Olası sanal gerçeklik sınıflarından birini hayal edelim. Tarih hakkında bilgi edinmek isteyen öğrencilerle dolu bir sınıfı düşünelim. Bu öğrenciler dünyanın çeşitli ülkelerinde yaşamaktadır ve onların öğretmenleri gezici bir yaşam tarzı sürdürür. Tarihsel bilgilerini artırmak için sürekli yeni alanları ziyaret ederler.
Çevrim içi öğrenmenin kullanımının artmasıyla eğitim kurumlarıyla uzaktan öğrenmeyi daha ilgi çekici ve etkileşimli hâle getirmenin yollarını üzerinde araştırmalar devam etmektedir. Öğretmenlerin, öğrencilerin ve velilerin kendilerini tam ölçekli çevrim içi derslere uyarlamak zorunda kaldıkları eğitim çevrelerinde son iki yılda yaşananlarda gördüğümüz gibi, yeni normal yaşam tarzı ilerlerken sosyal medya platformlarında görücüye çıkan metaverse dikkatleri üzerine çekti. Çünkü metaverse, pandemi öncesi sanal inovasyondan yoksundu. Pandemi, sosyal etkileşimi sınırlayan hem sanal hem de sosyal olarak çalışan bir varış noktasına ev sahipliği yapacak nedenler barındırıyordu. E-öğrenmeyi ve öğrenmenin sonuçlarını dönüştürmek için eğitimde meta veri deposunun kullanılabileceği 4 olası yol tespit edilmiştir. Bunlar:
- Müfredatları güncel hâle getirir: Dünya sürekli değişiyor. Müfredat için bir adım geride kalmak kolaydır ancak meta veri deposu, gerçek dünyanın her yerine yerleştirilmiş veri parçalarıyla tüm dünyayı bir sınıf hâline getirme potansiyeline sahiptir.
- Oyunlaştırma: İlk noktadan itibaren, eğitimde metaversenin en büyük potansiyel faydalarından biri, öğrenmeyi “oyunlaştırabilme” yeteneğidir. İş birliğine ve görevleri tamamlamaya vurgu yapan sanal dünya, görevler biçiminde yapılandırılmış derslerle okulu bir video oyunu gibi hissettirebilir ve öğrencileri işlerini bitirmeye motive edebilir.
- Disiplinler arası teorinin pratik uygulamasını teşvik eder: Sanal sınıf tabanlı öğretim, farklı teorilerin gerçek yaşam durumlarına nasıl uygulanabileceğini göstermeye yardımcı olarak konular arasındaki engelleri yıkma yeteneğine sahiptir.
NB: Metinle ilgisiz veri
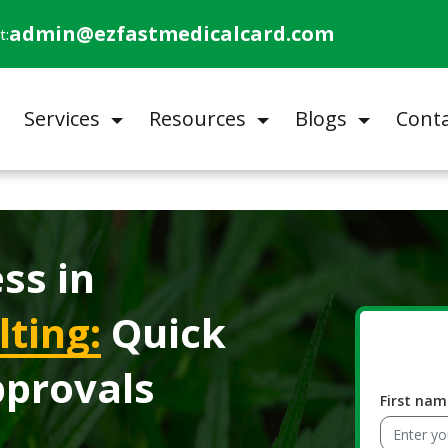
admin@ezfastmedicalcard.com
t:
Services
Resources
Blogs
Conta
ss in
ting:
Quick
pprovals
First nam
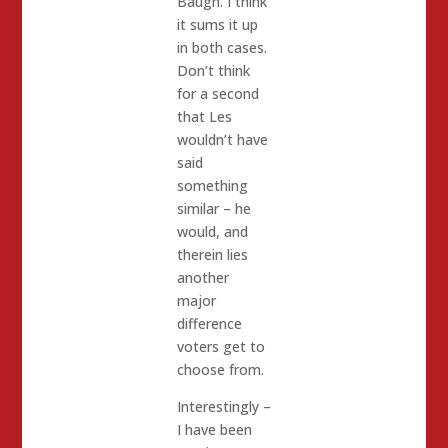
Baugh. I think
it sums it up
in both cases.
Don’t think
for a second
that Les
wouldn’t have
said
something
similar – he
would, and
therein lies
another
major
difference
voters get to
choose from.
Interestingly –
I have been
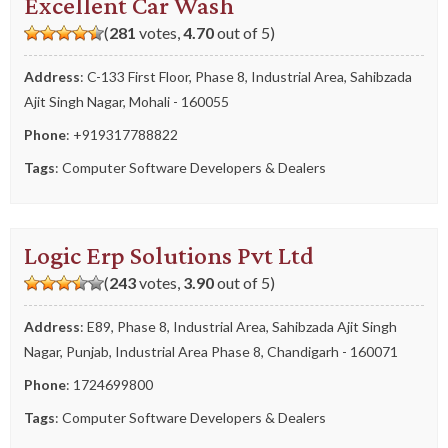
Excellent Car Wash
(
281
votes,
4.70
out of 5)
Address
: C-133 First Floor, Phase 8, Industrial Area, Sahibzada
Ajit Singh Nagar, Mohali - 160055
Phone
:
+919317788822
Tags
:
Computer Software Developers & Dealers
Logic Erp Solutions Pvt Ltd
(
243
votes,
3.90
out of 5)
Address
: E89, Phase 8, Industrial Area, Sahibzada Ajit Singh
Nagar, Punjab, Industrial Area Phase 8, Chandigarh - 160071
Phone
:
1724699800
Tags
:
Computer Software Developers & Dealers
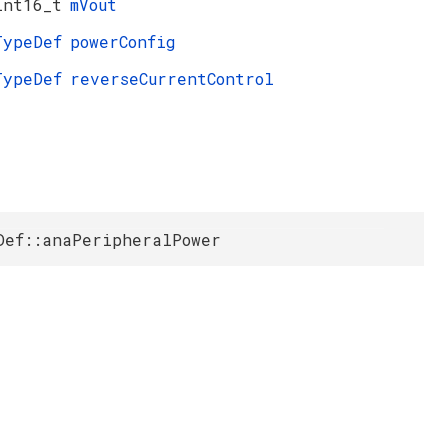
int16_t
mVout
TypeDef
powerConfig
TypeDef
reverseCurrentControl
Def::anaPeripheralPower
Ayrıca bir fişin bağlanması, bir drenajın takılması gibi pratik görevler ve hatta cerrahi gibi ileri tıbbi beceriler, gelecekte sanal sınıf kullanılarak öğretilebilir ve gerçek dünyadaki sonuçların endişesi olmadan öğrenmeyi pekiştirebilir.
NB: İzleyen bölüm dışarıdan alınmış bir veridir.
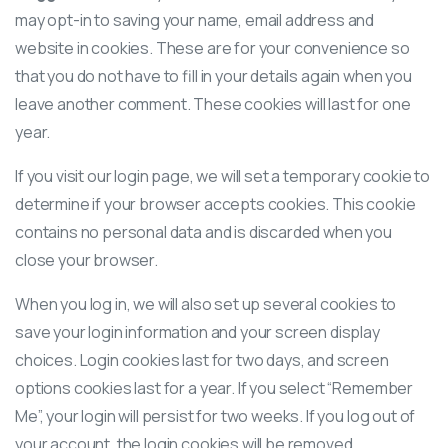
may opt-in to saving your name, email address and
website in cookies. These are for your convenience so
that you do not have to fill in your details again when you
leave another comment. These cookies will last for one
year.
If you visit our login page, we will set a temporary cookie to
determine if your browser accepts cookies. This cookie
contains no personal data and is discarded when you
close your browser.
When you log in, we will also set up several cookies to
save your login information and your screen display
choices. Login cookies last for two days, and screen
options cookies last for a year. If you select “Remember
Me”, your login will persist for two weeks. If you log out of
your account, the login cookies will be removed.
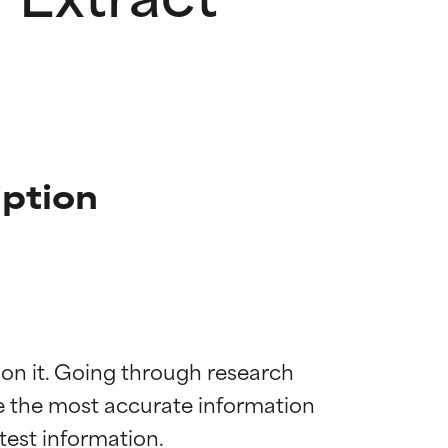
iption
 on it. Going through research 
de the most accurate information 
 most skin
 most skin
- Test sonuçlarını iyileştirir: Çin’de yapılan araştırmalar, eğitimde sanal sınıf kullanımının sınav sonuçları üzerinde olumlu bir etkisi olduğunu gösteriyor. Tipik olarak notu düşük olan öğrenciler, çalışmalarına yardımcı olmak için sanal sınıf teknolojisini kullandıktan sonra testlerde A notu alan öğrencilerden daha iyi performans gösterdi.
Eğitimde temel uygulama yöntemleri değişmeden kalmıştır. Sayısız teknolojik yeniliğe rağmen eğitim, içerik aktarımı, sınıflar ve ders kitapları etrafında dönmektedir. Bu durumun metaverse ile birlikte değişeceği varsayılabilir. Farklı sistemik yaklaşımlar ve farklı stratejiler, açıklık ve mahremiyet gibi kavramlar etrafında şekillenir.
Gelecekte sanal sınıfta avatarlarla mı yoksa gerçek sınıfta hologramlarla mı ders yapılır, bilemeyiz. Ancak metaversenin öğrenciler için kapsayıcı olup olmayacağı anlaşılacaktır. Metaverse eğitiminin gelişmesi ve yaygınlaşması için, onu hayatımızı kolaylaştırma noktasında başvurulacak yardımcı bir kaynak olarak görüp ondan yararlanma yollarını geliştirmeliyiz.